[Opening DATA SECTION section]

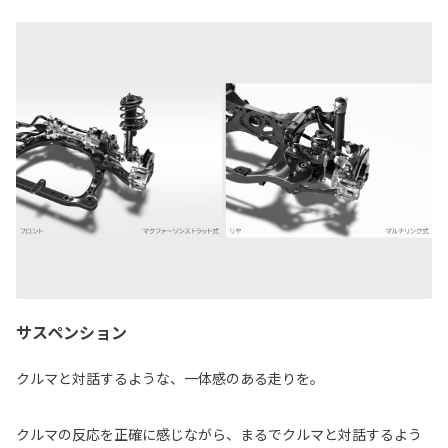
サスペンション
クルマと対話するような、一体感のある走りを。
クルマの反応を正確に感じながら、まるでクルマと対話するよう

[Closing DATA SECTION section]

§ EXERCISE DIRECTIONS: The expected output is the material above, repeated exactly and free of pictures.

§ WRITTEN REPLY:
サスペンション
クルマと対話するような、一体感のある走りを。
クルマの反応を正確に感じながら、まるでクルマと対話するよう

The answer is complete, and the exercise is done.